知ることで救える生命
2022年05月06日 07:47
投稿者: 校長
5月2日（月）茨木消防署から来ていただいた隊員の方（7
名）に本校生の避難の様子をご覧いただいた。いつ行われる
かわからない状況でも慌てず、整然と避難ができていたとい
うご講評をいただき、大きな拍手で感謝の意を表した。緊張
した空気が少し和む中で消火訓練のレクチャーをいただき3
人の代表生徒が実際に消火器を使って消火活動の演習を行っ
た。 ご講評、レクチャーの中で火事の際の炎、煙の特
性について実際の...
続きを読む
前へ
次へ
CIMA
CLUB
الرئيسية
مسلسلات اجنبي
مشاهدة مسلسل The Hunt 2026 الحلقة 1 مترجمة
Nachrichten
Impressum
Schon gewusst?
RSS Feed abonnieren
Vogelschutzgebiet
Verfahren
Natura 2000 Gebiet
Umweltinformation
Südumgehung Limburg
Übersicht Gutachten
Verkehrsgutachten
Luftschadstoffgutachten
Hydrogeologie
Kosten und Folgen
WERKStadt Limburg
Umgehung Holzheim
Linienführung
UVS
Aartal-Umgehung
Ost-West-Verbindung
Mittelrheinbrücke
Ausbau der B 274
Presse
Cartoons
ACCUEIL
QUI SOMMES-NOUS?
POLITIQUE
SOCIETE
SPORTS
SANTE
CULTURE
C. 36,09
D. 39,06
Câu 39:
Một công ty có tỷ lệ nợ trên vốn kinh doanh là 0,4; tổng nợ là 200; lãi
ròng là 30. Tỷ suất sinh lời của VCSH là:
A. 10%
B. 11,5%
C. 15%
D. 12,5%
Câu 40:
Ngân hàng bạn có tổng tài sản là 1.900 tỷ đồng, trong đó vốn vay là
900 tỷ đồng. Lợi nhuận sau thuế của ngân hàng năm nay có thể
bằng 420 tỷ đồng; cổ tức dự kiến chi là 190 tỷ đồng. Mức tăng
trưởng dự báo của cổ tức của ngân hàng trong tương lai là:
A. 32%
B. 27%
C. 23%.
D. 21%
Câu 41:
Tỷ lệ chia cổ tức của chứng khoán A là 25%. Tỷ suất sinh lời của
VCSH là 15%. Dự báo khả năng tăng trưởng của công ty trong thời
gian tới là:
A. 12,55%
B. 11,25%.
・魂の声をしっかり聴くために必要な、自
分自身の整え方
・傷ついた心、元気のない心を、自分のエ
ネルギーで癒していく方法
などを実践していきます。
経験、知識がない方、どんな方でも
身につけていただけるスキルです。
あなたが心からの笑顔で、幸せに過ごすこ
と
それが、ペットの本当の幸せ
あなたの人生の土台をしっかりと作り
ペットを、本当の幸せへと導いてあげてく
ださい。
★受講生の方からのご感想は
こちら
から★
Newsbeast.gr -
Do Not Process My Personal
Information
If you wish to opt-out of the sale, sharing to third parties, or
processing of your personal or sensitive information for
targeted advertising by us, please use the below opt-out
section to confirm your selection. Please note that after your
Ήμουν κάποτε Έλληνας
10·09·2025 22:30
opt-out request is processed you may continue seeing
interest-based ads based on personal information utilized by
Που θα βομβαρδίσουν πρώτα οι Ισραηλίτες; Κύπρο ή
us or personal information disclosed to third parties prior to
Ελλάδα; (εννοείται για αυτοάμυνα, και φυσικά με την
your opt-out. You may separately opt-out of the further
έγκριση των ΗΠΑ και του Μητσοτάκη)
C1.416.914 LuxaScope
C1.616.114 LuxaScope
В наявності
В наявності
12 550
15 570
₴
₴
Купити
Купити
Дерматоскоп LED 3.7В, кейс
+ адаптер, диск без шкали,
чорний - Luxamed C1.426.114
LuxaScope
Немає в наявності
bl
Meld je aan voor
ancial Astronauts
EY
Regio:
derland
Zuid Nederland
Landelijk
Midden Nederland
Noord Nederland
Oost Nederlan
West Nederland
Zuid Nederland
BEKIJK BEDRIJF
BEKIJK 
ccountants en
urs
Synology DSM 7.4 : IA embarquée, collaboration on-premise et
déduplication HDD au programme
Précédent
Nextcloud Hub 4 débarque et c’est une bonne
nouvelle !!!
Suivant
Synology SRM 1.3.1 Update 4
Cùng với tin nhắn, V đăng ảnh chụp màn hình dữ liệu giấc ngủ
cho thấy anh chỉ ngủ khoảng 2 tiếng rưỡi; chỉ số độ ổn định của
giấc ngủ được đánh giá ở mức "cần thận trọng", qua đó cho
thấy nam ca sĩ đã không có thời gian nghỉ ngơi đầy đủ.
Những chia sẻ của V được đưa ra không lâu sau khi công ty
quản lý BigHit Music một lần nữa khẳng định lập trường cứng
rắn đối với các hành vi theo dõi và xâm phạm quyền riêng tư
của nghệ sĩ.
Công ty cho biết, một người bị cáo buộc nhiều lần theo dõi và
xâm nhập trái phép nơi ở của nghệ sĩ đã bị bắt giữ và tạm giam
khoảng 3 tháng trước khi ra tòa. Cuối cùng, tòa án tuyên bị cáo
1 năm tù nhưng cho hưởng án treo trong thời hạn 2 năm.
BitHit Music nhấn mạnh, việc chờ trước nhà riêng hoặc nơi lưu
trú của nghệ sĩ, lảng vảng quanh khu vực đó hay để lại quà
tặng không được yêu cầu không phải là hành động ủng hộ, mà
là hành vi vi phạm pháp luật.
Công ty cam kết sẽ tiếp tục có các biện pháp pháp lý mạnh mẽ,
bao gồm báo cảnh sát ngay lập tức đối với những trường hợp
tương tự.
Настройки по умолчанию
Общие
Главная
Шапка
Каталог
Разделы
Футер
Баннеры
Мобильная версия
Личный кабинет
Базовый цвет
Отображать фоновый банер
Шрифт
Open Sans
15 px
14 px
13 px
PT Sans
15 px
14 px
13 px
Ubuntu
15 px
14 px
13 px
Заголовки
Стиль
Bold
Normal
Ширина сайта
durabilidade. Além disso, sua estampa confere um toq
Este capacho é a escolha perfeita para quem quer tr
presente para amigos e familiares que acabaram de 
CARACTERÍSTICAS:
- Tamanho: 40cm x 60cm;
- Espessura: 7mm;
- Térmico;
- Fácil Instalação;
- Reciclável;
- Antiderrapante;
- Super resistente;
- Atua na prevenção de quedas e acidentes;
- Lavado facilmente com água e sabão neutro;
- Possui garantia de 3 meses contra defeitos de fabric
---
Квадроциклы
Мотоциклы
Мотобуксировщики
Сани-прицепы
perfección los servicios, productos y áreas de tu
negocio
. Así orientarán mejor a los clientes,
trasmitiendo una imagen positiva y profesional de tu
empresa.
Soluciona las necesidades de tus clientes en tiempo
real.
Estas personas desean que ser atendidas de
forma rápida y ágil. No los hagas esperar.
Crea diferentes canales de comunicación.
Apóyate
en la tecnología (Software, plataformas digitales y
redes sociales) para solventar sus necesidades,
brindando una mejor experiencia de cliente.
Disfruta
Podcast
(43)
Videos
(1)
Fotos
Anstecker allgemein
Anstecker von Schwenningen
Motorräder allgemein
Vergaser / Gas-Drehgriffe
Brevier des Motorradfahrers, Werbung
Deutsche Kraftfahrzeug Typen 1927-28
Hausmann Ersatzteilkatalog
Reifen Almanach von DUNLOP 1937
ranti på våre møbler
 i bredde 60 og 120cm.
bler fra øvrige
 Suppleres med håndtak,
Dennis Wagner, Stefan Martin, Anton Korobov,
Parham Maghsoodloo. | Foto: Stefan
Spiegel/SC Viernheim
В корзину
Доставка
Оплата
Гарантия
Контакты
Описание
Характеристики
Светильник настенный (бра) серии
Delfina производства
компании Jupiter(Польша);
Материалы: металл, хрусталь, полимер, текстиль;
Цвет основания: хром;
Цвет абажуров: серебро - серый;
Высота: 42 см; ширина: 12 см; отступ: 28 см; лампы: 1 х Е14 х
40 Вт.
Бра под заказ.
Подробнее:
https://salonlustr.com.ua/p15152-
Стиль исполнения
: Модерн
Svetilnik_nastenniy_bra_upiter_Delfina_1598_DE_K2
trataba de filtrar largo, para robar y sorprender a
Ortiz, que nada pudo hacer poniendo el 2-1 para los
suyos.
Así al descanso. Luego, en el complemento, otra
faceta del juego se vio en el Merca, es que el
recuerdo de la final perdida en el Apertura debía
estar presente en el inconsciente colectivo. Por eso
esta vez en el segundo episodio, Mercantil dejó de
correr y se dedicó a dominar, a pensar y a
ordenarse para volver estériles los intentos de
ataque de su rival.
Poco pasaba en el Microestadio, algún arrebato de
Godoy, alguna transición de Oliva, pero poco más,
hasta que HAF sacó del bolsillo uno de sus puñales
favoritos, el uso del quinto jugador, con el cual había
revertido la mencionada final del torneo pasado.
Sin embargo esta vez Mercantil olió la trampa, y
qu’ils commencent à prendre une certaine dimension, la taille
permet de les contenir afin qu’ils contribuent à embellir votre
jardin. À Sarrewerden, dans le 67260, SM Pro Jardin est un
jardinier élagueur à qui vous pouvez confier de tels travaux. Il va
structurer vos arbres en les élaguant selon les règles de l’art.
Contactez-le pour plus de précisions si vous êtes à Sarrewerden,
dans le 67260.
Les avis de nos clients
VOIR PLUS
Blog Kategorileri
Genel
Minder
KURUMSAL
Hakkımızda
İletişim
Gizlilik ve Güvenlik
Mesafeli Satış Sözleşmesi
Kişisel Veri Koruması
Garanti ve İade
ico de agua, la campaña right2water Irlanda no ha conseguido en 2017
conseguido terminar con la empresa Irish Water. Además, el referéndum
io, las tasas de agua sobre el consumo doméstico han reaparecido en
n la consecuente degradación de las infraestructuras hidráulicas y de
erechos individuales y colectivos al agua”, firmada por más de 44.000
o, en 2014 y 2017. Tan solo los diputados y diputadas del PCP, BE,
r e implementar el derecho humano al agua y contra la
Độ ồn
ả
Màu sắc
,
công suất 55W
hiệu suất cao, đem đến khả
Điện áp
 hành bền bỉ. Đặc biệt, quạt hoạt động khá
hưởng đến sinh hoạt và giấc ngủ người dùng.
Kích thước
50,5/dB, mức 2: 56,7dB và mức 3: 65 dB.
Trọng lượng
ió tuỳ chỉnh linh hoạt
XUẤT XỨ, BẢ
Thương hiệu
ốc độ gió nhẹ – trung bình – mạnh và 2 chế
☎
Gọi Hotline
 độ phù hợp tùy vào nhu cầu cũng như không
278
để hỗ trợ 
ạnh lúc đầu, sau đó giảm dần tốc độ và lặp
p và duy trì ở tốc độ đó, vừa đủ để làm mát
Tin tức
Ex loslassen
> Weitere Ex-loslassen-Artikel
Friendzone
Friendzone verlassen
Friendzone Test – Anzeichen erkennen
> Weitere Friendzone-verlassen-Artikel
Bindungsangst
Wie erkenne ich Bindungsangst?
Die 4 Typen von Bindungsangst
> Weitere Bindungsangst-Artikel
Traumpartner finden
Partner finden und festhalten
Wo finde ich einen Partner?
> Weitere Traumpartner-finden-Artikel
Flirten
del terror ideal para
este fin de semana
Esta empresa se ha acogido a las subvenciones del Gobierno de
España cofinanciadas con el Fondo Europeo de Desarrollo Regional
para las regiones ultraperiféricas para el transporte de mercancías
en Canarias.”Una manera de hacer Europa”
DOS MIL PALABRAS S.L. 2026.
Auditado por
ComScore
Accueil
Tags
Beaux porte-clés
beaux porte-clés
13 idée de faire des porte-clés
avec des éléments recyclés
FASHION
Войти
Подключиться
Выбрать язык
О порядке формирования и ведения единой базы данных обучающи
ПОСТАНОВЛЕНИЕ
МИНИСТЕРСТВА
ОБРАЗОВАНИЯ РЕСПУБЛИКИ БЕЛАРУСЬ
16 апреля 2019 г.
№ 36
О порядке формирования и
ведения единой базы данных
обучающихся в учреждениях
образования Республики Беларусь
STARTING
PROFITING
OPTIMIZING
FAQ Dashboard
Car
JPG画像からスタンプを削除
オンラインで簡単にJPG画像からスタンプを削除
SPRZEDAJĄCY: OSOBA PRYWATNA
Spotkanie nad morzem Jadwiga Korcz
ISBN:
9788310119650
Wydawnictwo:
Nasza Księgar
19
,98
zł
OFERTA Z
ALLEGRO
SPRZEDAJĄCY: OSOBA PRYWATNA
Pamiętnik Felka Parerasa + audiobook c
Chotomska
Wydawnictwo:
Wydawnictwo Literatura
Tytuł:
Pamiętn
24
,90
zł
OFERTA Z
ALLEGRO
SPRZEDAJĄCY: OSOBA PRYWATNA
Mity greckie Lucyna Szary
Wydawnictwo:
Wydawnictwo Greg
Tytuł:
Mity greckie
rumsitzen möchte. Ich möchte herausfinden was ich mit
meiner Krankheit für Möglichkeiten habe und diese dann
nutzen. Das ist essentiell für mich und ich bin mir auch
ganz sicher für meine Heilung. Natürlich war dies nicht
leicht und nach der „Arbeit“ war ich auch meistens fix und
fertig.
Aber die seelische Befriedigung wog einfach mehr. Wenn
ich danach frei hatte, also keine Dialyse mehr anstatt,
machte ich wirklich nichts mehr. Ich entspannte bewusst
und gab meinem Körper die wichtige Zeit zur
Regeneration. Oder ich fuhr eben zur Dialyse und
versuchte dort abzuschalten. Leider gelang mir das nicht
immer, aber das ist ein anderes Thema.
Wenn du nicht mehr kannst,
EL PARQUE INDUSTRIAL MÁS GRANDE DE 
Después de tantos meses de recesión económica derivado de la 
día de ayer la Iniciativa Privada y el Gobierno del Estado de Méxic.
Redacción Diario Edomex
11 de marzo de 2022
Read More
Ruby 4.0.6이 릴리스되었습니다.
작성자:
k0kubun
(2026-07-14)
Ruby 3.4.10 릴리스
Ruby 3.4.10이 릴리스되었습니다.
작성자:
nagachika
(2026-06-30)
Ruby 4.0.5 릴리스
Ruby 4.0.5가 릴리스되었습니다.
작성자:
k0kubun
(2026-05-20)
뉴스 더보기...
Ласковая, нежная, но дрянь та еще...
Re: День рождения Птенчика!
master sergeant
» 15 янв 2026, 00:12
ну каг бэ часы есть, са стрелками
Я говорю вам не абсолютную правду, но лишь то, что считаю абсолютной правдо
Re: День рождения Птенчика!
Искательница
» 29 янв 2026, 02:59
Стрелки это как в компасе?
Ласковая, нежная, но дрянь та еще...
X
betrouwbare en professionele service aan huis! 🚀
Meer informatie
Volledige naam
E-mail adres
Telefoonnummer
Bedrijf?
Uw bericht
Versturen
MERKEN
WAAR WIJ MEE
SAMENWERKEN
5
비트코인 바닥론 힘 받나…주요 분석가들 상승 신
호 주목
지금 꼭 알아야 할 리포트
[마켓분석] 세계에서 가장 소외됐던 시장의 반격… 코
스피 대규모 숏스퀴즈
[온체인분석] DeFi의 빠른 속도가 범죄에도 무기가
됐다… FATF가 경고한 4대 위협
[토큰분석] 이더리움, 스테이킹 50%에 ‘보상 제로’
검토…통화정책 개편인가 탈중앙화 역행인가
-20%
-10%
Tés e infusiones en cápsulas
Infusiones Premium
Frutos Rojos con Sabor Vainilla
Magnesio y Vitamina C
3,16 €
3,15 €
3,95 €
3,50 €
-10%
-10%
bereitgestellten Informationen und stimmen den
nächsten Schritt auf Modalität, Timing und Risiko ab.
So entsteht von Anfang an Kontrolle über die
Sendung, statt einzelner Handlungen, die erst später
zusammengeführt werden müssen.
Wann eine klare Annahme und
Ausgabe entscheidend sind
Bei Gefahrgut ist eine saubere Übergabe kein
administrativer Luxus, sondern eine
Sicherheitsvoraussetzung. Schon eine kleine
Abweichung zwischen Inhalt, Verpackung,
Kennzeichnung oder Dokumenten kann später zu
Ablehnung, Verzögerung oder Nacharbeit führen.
----
## [Instructions to follow]
From the records above, retype only the lines starting at the line that contains "Midden Nederland" and ending at the line that contains "Công ty cam", both included.

## [Response]
Midden Nederland
Noord Nederland
Oost Nederlan
West Nederland
Zuid Nederland
BEKIJK BEDRIJF
BEKIJK 
ccountants en
urs
Synology DSM 7.4 : IA embarquée, collaboration on-premise et
déduplication HDD au programme
Précédent
Nextcloud Hub 4 débarque et c’est une bonne
nouvelle !!!
Suivant
Synology SRM 1.3.1 Update 4
Cùng với tin nhắn, V đăng ảnh chụp màn hình dữ liệu giấc ngủ
cho thấy anh chỉ ngủ khoảng 2 tiếng rưỡi; chỉ số độ ổn định của
giấc ngủ được đánh giá ở mức "cần thận trọng", qua đó cho
thấy nam ca sĩ đã không có thời gian nghỉ ngơi đầy đủ.
Những chia sẻ của V được đưa ra không lâu sau khi công ty
quản lý BigHit Music một lần nữa khẳng định lập trường cứng
rắn đối với các hành vi theo dõi và xâm phạm quyền riêng tư
của nghệ sĩ.
Công ty cho biết, một người bị cáo buộc nhiều lần theo dõi và
xâm nhập trái phép nơi ở của nghệ sĩ đã bị bắt giữ và tạm giam
khoảng 3 tháng trước khi ra tòa. Cuối cùng, tòa án tuyên bị cáo
1 năm tù nhưng cho hưởng án treo trong thời hạn 2 năm.
BitHit Music nhấn mạnh, việc chờ trước nhà riêng hoặc nơi lưu
trú của nghệ sĩ, lảng vảng quanh khu vực đó hay để lại quà
tặng không được yêu cầu không phải là hành động ủng hộ, mà
là hành vi vi phạm pháp luật.
Công ty cam kết sẽ tiếp tục có các biện pháp pháp lý mạnh mẽ,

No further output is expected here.